Former Olympic 100 metres champion Maurice Greene suffered a shock defeat in the Adidas Track Classic at the Home Depot Center in California on Sunday in a race marred by equipment problems and two false starts.
Greene finished fourth in a race won by fellow American Leonard Scott, who recorded an impressive 10.03 seconds running into a stiff headwind.
"I guess I've got too much power," said Greene, before adding his blocks had slipped in both the second false start and the actual race.
However, the 30-year-old American said the defeat did not represent a setback in his preparations for next month's US national championships at the same venue.
"I'm prepared for the nationals. I'm going to bring my own blocks and they are going to stick," he told reporters.
Olympic champion Jeremy Wariner won the men's 400 metres in 44.53 seconds with key rival and Olympic silver medallist Otis Harris trailing in last after appearing to be unsettled by a false start.
"I felt great the whole race," said the 22-year-old Wariner, adding the hot sunshine did not bother him as he was used to similar conditions when training in Texas.
Olympic gold medallist Veronica Campbell powered to victory in the women's 100 metres in 10.96 seconds, the fastest time in the world this year. The 23-year-old Jamaican won gold in the 200 metres in Athens plus bronze in the 100 metres.
"It was a very good race," said Campbell. "This is a good thing, running 10.96 seconds at the end of May. I think my season is going well."

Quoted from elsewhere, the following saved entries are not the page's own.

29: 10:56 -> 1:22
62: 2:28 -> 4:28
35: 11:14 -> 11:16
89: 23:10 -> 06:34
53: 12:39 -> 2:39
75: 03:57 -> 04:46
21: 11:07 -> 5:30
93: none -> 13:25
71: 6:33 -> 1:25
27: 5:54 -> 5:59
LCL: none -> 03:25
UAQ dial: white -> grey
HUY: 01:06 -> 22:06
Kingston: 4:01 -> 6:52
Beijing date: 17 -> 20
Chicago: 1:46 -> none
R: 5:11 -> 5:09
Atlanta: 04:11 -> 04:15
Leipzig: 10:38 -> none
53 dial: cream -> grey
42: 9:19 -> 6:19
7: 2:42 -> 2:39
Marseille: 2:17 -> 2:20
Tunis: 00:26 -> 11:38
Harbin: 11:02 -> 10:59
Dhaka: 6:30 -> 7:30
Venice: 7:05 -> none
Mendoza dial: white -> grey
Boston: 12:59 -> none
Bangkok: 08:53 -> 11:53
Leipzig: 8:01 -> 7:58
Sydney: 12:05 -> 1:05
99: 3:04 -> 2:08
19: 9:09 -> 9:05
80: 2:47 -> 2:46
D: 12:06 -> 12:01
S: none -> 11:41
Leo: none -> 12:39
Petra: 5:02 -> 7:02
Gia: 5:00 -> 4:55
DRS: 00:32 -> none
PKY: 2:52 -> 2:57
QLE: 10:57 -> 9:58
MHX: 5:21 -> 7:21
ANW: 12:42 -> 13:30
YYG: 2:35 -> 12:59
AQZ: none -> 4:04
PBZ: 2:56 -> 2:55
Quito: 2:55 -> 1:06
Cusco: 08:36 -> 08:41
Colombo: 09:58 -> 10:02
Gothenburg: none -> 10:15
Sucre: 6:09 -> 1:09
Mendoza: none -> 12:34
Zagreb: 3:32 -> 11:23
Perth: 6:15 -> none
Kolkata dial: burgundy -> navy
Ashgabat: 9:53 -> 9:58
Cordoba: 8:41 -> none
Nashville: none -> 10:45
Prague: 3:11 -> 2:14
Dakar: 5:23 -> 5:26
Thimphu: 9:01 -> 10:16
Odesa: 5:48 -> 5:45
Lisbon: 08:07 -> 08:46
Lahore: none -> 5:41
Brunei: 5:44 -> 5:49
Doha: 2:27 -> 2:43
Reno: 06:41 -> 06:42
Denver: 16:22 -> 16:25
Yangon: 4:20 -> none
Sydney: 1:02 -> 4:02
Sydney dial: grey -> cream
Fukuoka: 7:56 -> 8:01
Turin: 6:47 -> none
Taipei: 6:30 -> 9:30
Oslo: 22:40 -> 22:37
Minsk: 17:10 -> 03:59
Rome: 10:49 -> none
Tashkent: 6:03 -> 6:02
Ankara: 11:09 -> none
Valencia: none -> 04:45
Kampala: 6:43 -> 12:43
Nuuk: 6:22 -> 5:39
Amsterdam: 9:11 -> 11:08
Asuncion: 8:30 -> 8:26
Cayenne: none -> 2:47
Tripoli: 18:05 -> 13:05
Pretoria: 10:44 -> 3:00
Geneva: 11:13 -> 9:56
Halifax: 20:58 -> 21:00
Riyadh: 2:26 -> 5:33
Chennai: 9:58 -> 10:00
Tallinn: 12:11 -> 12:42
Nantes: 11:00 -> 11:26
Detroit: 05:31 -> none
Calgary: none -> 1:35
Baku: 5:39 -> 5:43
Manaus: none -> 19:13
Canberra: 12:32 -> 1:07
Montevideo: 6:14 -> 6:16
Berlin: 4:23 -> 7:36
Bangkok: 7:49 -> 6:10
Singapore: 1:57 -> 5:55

The Jamaican added that last year she did not set her personal best of 10.91 seconds until the end of the season.
Olympic champion Joanna Hayes won the women's 100 metres hurdles in a time of 12.64 seconds, a world best mark for 2005.
"Overall I'm pretty pleased with it," said the 28-year-old American. "Hopefully next time I will drop it under 60 [12.60 seconds]."
Olympic silver medallist Bernard Lagat produced the fastest time by an American this year in winning the men's 1500 metres.
The 30-year-old Lagat, who won his Olympic medal for Kenya, became a US citizen just under two months ago.
"It shouldn't take long to break the American record," said Lagat, who added that citizenship switch had not been well received in Kenya.
"It's a touchy subject there. But my reasons for wanting to become an American citizen are legitimate. It's not about money, but a question of my future, what I'll do after my career."